Advanced steel brace with multistable hysteretic damping enhanced by a multilayered structure

Abstract

Water wave impacts on jacket structures would result in heavy impulse loads, which induce strong vibrations because of the low damping characteristics of metallic members. In order to resist the wave-impact and suppress the vibration of structures, a novel steel brace that contains a multilayered multistable (MLMS) column is designed for an adjustable product of sufficient stiffness and high damping. According to finite element simulating, the initial stiffness of the MLMS column was almost same as that of the multistable steel column [1], but the energy dissipation was several times larger than that of this column.
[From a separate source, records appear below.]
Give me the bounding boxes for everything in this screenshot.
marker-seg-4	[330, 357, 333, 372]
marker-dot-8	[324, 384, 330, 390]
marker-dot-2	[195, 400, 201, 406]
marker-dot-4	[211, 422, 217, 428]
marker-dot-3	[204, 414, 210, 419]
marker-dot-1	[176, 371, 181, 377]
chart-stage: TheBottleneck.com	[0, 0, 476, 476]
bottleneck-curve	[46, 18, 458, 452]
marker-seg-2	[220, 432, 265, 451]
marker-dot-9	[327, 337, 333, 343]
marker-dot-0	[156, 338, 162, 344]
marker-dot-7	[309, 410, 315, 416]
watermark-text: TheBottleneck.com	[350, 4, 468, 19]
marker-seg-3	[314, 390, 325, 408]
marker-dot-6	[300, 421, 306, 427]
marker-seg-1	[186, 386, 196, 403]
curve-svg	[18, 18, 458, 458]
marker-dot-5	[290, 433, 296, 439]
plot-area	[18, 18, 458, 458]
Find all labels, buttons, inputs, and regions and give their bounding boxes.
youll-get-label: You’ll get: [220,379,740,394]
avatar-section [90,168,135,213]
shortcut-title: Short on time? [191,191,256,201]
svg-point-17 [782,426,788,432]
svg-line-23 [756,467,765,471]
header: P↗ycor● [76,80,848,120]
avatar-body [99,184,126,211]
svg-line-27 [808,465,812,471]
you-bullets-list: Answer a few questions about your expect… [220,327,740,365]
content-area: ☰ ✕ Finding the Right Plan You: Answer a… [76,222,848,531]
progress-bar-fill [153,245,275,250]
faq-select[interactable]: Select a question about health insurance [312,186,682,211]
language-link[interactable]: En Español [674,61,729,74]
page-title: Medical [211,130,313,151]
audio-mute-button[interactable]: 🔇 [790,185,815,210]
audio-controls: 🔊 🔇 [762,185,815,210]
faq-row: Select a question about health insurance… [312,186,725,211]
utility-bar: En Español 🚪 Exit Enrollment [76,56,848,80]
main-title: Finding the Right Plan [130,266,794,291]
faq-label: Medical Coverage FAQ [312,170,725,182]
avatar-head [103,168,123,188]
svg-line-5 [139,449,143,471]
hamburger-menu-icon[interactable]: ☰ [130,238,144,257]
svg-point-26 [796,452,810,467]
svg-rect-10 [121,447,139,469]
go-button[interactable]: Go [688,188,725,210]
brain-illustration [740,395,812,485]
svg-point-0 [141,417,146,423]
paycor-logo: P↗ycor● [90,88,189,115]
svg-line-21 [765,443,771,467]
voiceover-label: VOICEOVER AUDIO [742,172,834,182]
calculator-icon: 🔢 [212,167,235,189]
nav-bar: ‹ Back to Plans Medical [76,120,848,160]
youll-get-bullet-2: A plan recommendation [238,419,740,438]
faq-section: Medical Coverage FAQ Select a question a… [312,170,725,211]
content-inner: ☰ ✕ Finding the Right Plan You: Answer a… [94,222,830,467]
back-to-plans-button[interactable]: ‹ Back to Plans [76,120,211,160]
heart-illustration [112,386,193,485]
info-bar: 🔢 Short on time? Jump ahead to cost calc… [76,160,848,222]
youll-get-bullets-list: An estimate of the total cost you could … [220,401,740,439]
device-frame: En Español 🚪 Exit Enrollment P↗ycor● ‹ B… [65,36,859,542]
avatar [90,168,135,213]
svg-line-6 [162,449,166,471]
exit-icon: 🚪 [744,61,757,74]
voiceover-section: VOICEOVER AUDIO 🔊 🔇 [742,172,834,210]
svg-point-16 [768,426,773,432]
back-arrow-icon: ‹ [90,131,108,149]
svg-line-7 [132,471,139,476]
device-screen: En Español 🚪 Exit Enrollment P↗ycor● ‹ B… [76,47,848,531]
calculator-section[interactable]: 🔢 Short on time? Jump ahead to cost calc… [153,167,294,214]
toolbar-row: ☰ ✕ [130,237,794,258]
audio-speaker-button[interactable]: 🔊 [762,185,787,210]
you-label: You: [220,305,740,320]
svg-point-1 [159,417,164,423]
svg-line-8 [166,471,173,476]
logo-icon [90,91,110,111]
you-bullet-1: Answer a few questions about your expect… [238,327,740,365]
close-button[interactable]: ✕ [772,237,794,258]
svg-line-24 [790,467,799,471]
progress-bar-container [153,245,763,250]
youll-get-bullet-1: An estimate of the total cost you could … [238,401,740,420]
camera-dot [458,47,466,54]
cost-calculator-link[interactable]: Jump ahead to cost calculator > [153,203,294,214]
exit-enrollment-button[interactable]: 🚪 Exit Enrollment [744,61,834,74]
To understand the hysteresis mechanism of the MLMS column, we performed a hybrid analysis of multilayer lamination and mixed boundary buckling and noted: the soft layer of the MLMS column conducts the neutral axis and bending stiffness, which controls critical buckling load that decides the highness of the hysteresis loop; the eccentric end caps mediates the loading axis of the MLMS column, which induces in the increment of the postbuckling displacement that broadens the width of the hysteresis loop. So, the displacement-force hysteretic relation of the MLMS column can be effectually adjusted by the appropriate physical parameters of the soft layer and the end caps, which is validated by parameter analysis using FEM. Through FEM simulations, we studied a jacket structure assembled with dissipative braces containing MLMS column, which exhibited a several times increment in the decay rate of impact-induced vibration compared to that of the same jacket platform with existing dissipative columns [1]. This study demonstrated the MLMS column is an effective alternative for obtaining high structural stiffness and high damping in marine engineering.